Amo o Rio de Janeiro. Uma cidade assim, que nasceu para ser amada gratuitamente, por seu cheiro, pelo que resta de seu passado, por sua sensualidade à flor da pele... Em Copacabana e no Centro criou-se um Rio paralelo, de camelôs, de gente que faz bico, que luta. Mas que inventou um novo modo de se relacionar com o mundo, com os outros, naquela grande feira ao ar livre. São naturais, espontâneos, articulados. Relações hierárquicas? Inventaram as suas, mais humanas. Regras, privilégios e tabus? Estão moldando os próprios. Nesta hora de crise, os copacabanenses criaram para si uma comunicação material, sensível, sem barreiras. É a velha, o velho, o malandro, o aleijado, todos na mesma, ombreando entre o mar e o mato, vivendo ferozmente. Existem normas de etiqueta e de decência, mas são outras. A velha de bengala é carregada pelo zelador, com carinho, e é ela que lhe cozinha os feijões do almoço. O homossexual divide o apartamento com o aposentado paralítico, e na manhã ensolarada empurra seu carrinho, e se divertem a ver a pelada na praia. É uma grande feira livre de velhinhas com cheiro de pêlo de gato, de turbante, bocas pintadas de vermelho. De velhos de bermuda, aposentados, interessadíssimos nas meninas. A democratização das idades, a suprema ventura de poder mostrar os estragos do corpo sem pudor numa aposentadoria minguada naquele sol morno da manhã, naquela sensualidade cálida. E os cheiros... Como uma sinfonia com a frase do refrão repetida, de porta em porta. O elevador que cheira a óleo de peroba e limpador de metais, o onipresente cheiro azedo do condutor de lixo, da área de serviço, os perfumes baratos, as lufadas de maresia.
Quanto à comida é assunto para muitas vezes. Comecemos pela Colombo que está sempre linda e não perguntem de quem é, porque vão responder que foi comprada pela Arisco. O que diria disto o português Lebrão! O fundador!
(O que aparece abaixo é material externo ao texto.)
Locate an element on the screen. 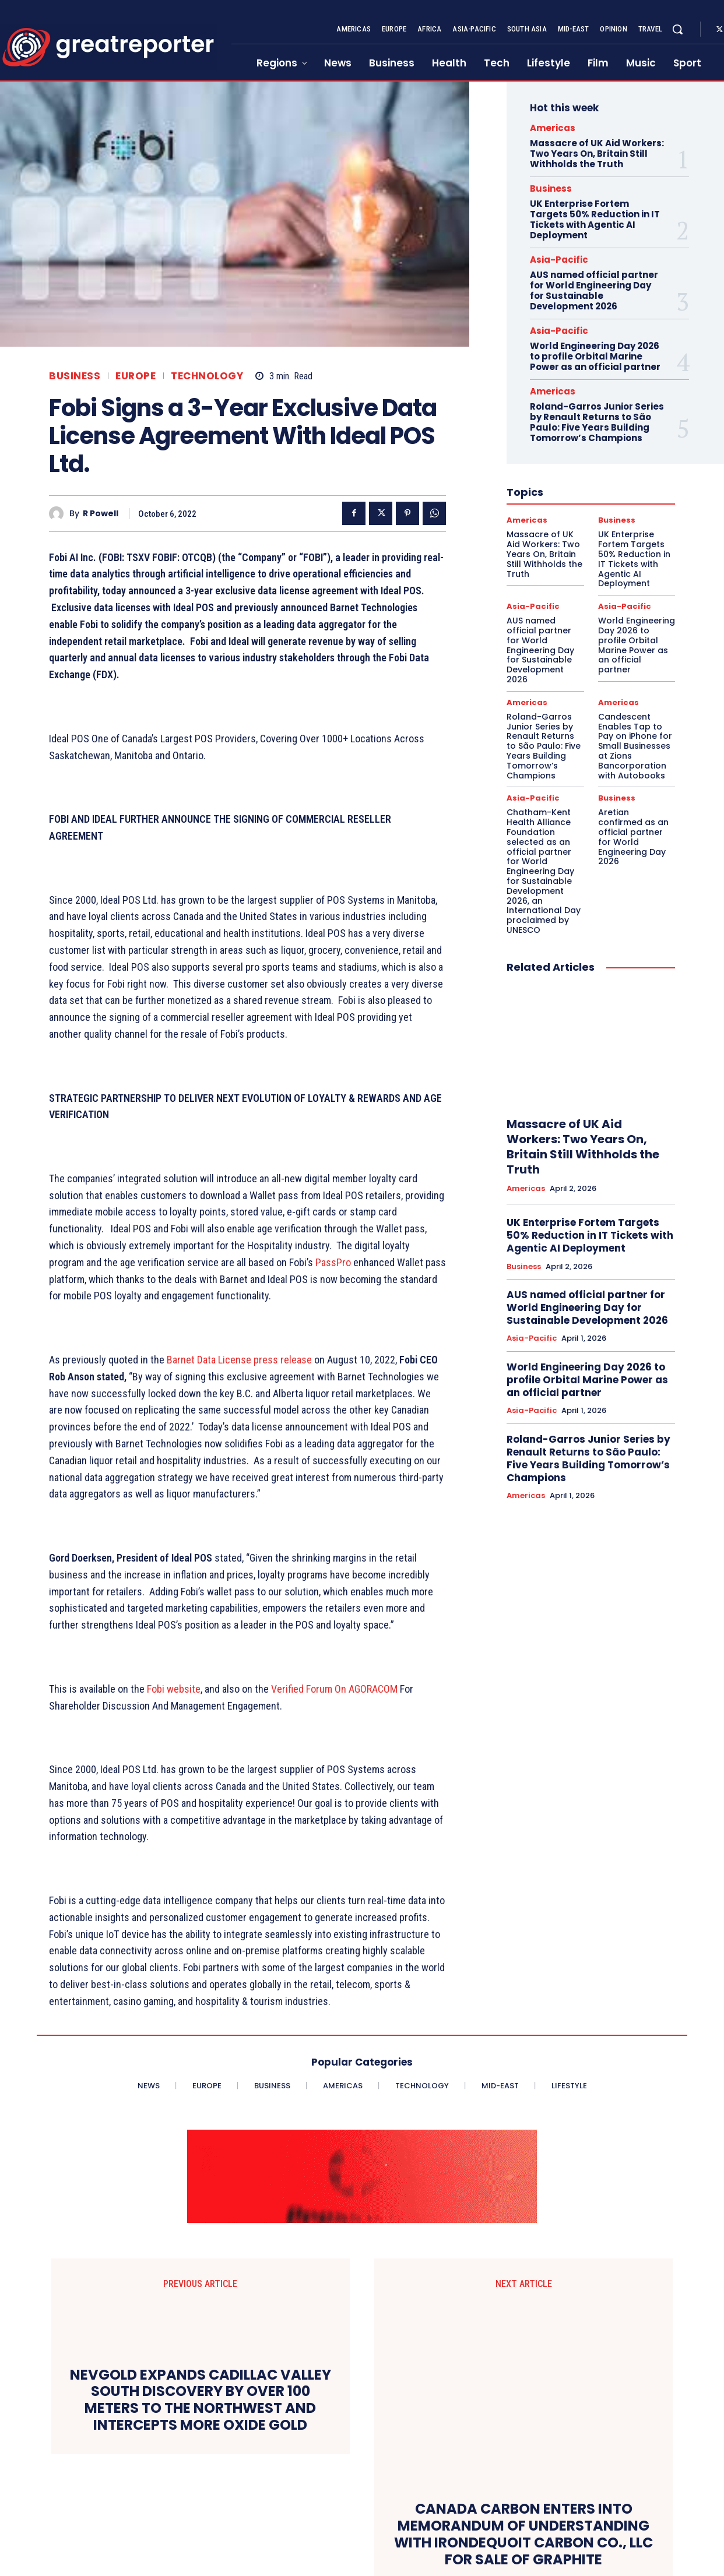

E pelo Rio, espalhadas em botequins, em casas, em bares de praça, o grande estandarte da comida brasileira. A comidinha. O prato alto de arroz muito branco, o feijão preto e a farinha, o bife e a salada de alface. Às vezes, uns quiabinhos. Para os dias de luxo, o belo bacalhau, os frutos do mar misturados ao arroz, a sardinha portuguesa grelhada. Numa casa ou outra, subindo por Santa Theresa, comida do norte, caprichada, com manteiga de garrafa. Em todos os lugares, sem exceção, a coxinha de galinha, a empada, o camarão recheado. Afinal, apesar de tudo, o carioca é um clássico, mas no fundo o espírito da coisa é que "sem sassaricar, esta vida é um nó".